Het ROM-gebeuren is als een wrakke olietanker die ooit in de vaart gebracht is maar die men ondanks steeds grotere mankementen toch niet wil slopen. Je ziet nu wat daarvan komt: wetenschappelijk onderzoek op basis van onrechtmatig verkregen bijzondere persoonsgegevens, zijnde zorgdata.

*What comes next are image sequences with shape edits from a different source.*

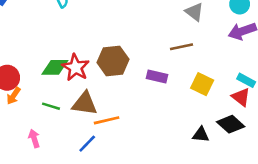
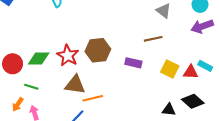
green diamond: (55, 67) -> (39, 59), moved
orange arrow: (14, 96) -> (18, 104), moved
red triangle: (241, 97) -> (191, 72), moved, turned -35
green line: (51, 106) -> (31, 87), moved

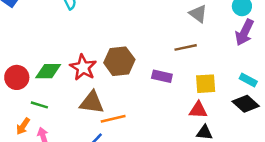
purple arrow: (202, 26) -> (244, 32), turned -45
yellow square: (170, 69) -> (206, 84), turned -30
red triangle: (191, 72) -> (198, 110), moved
black diamond: (193, 101) -> (246, 104), moved

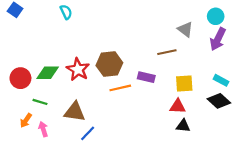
gray triangle: (198, 14) -> (185, 29), moved
brown triangle: (92, 102) -> (75, 112), moved
orange line: (113, 119) -> (120, 88), moved

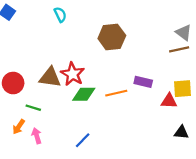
brown line: (167, 52) -> (179, 49), moved
brown hexagon: (109, 64) -> (112, 37), moved
green diamond: (48, 73) -> (84, 94), moved
red triangle: (178, 106) -> (169, 101), moved
brown triangle: (75, 112) -> (50, 77), moved

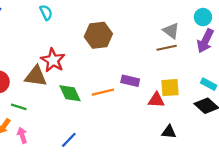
red star: (73, 74) -> (53, 60), moved
green diamond: (84, 94) -> (70, 93), turned 65

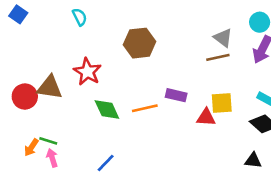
brown triangle: (36, 76) -> (50, 87), moved
green line: (19, 107) -> (48, 141), moved
black triangle: (169, 132) -> (253, 160), moved

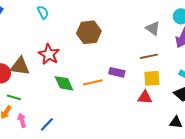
brown line: (218, 57) -> (149, 56), moved
red triangle: (206, 117) -> (145, 97), moved
green line: (48, 141) -> (14, 97), moved
blue line: (106, 163) -> (47, 124), moved

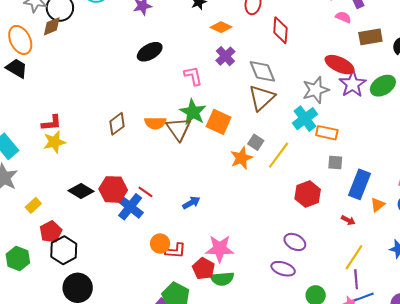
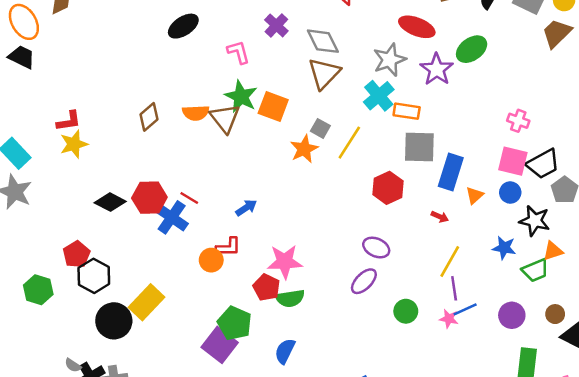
purple star: (353, 84) -> (437, 69), moved
gray square: (335, 162) -> (419, 147), size x1.8
yellow rectangle: (33, 205) -> (146, 302), moved, size x1.8
red L-shape: (176, 251) -> (228, 247), moved
purple ellipse: (283, 269) -> (364, 281), turned -60

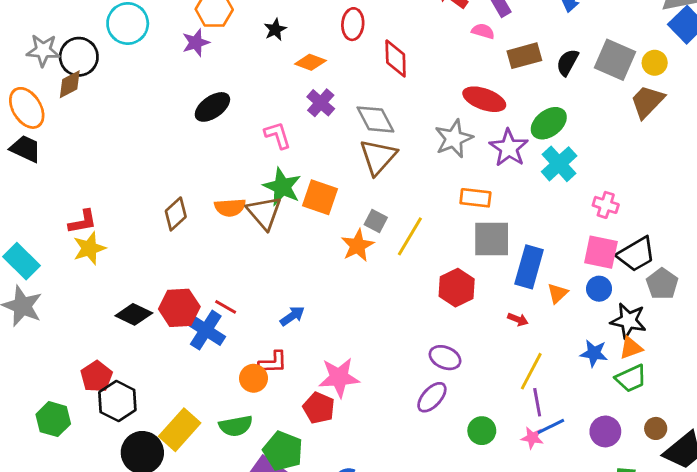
cyan cross: (379, 96) -> (559, 164), moved
orange triangle: (553, 251) -> (631, 348), moved
green semicircle: (290, 298) -> (236, 426), moved

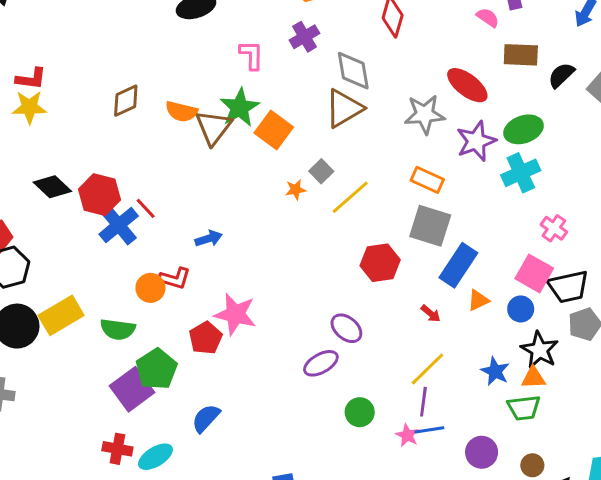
orange star: (358, 245) -> (296, 190), size x0.6

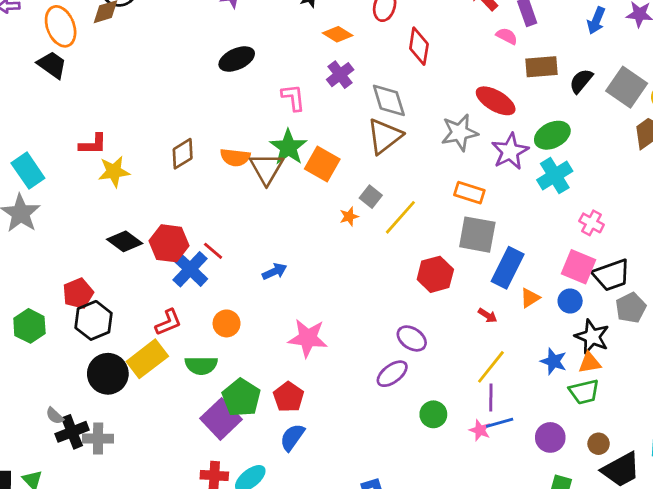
yellow star: (29, 107) -> (114, 172), moved
red L-shape: (175, 278) -> (168, 322), moved, turned -32
red pentagon: (206, 338) -> (289, 397), moved

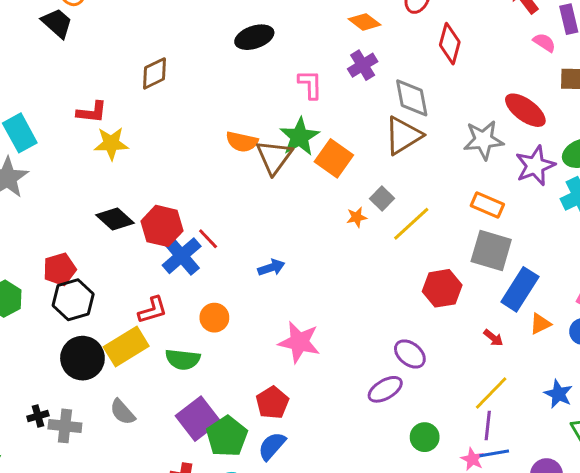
brown diamond: (183, 154) -> (155, 73), moved
green pentagon: (241, 398) -> (227, 436), moved
gray semicircle: (55, 416) -> (123, 412), moved, size x1.4
black cross: (72, 432) -> (38, 416), size x0.6

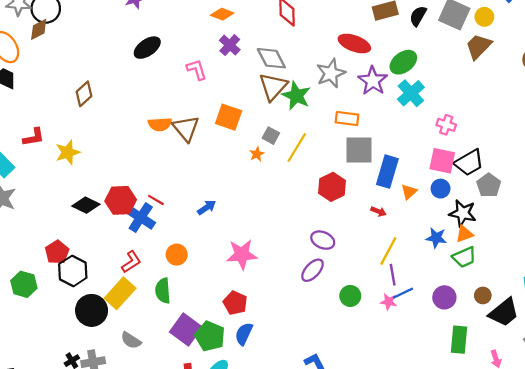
red L-shape: (92, 112) -> (34, 137), moved
green star: (300, 137) -> (296, 96), moved
green semicircle: (183, 359) -> (163, 291), turned 95

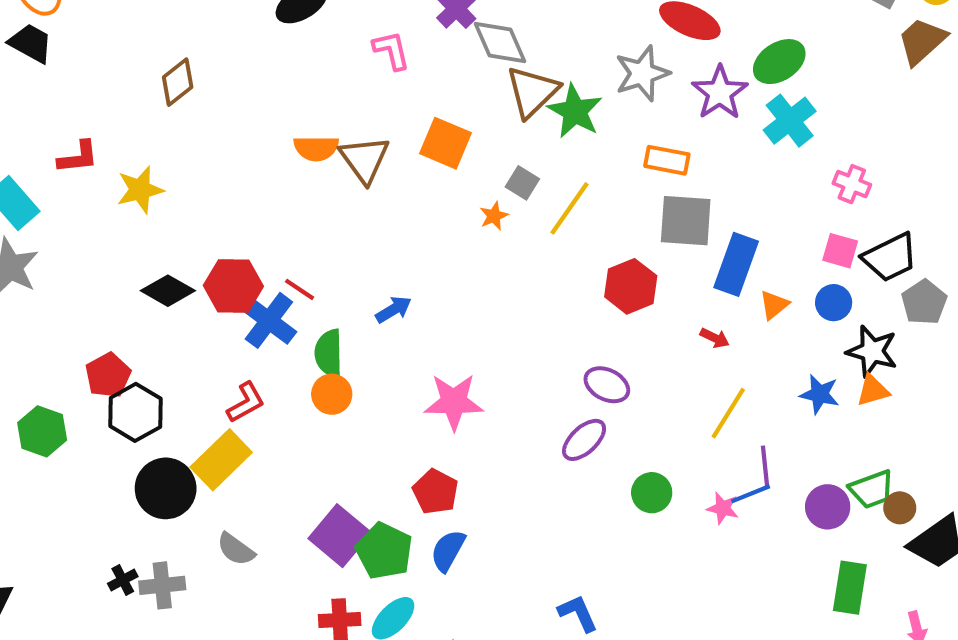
gray diamond: (271, 58) -> (500, 42), moved
pink square: (442, 161) -> (840, 251), size x0.7
green trapezoid: (464, 257) -> (872, 489), moved
purple line: (393, 275) -> (765, 466), moved
green semicircle: (163, 291) -> (329, 353), moved

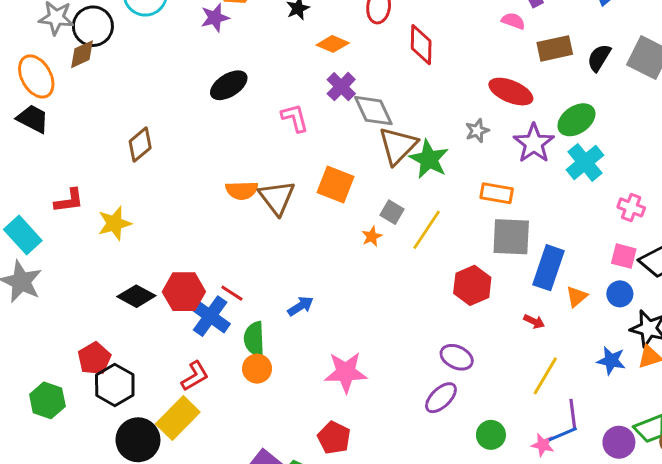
gray star: (642, 73) -> (477, 131), size x0.6

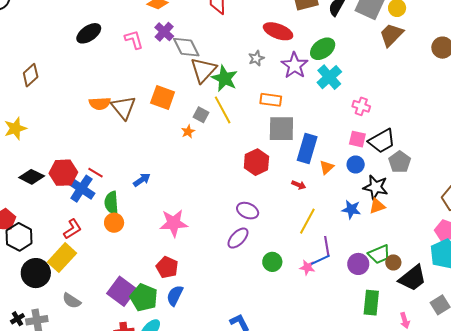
pink L-shape: (295, 118) -> (134, 40), moved
yellow line: (427, 230) -> (223, 110), moved, turned -60

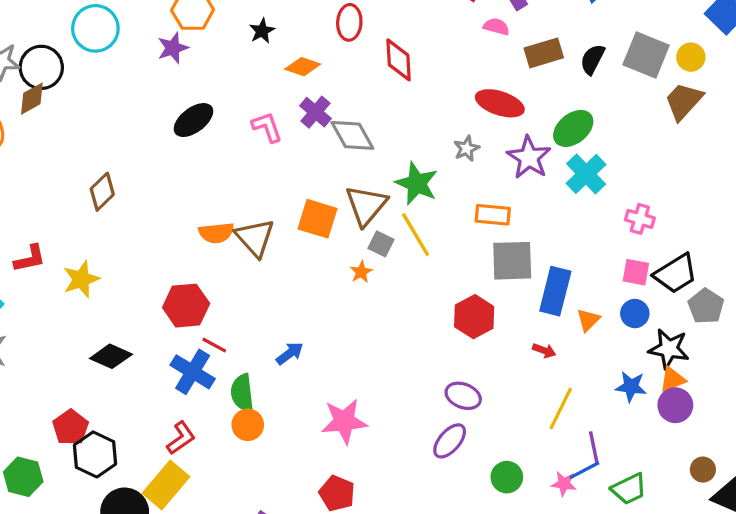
brown triangle: (203, 70) -> (366, 205), moved
red hexagon: (63, 173) -> (186, 306), moved
green trapezoid: (379, 254) -> (629, 489), moved
purple circle: (358, 264) -> (675, 405), moved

W.J. Jongejan, 18 december 2019
Afbeelding van Gerd Altmann via Pixabay
Met stijgende verbazing las ik uw artikel. Ik ben als student bezig met onderzoek naar de zin en onzin van ROM. Bij het lezen van diverse boeken en artikelen die geschreven zijn over dit onderwerp heb ik meermaals mijn wenkbrauwen gefronst. Ik weet soms niet of ik werk lees op basis van gedegen wetenschappelijk onderzoek of de bijsluiter van een commercieel product. Aan studenten wordt keurig geleerd wat een causaal verband is, hoe variabelen direct of indirect effect hebben. Maar de basisregels van onderzoeksmethoden worden bij het verdedigen van ROM volledig genegeerd. Het eigen gelijk lijkt zwaarder te wegen dan wat dan ook!
Dank voor je reactie. Het blijft nog steeds verbazingwekkend dat bestuurders en managers vasthouden aan ROM als “kwaliteitsinstrument”, terwijl het uitsluitend bedoeld is om op individueel niveau het (niet/wel) vorderen van het effect van therapie tussen patiënt en therapeut te evalueren. Ook nog steeds verbazingwekkend is dat in de Universiteit Leiden een door de voorganger van SBG(volledig gefinancierd door de zorgverzekeraars)betaalde leerstoel benchmarking en zorginkoop met ROM bestaat. Dat is stuitend in het licht van de uitspraak van de Autoriteit Persoonsgegevens dat SBG de data onrechtmatig verwierf en be-/verwerkte.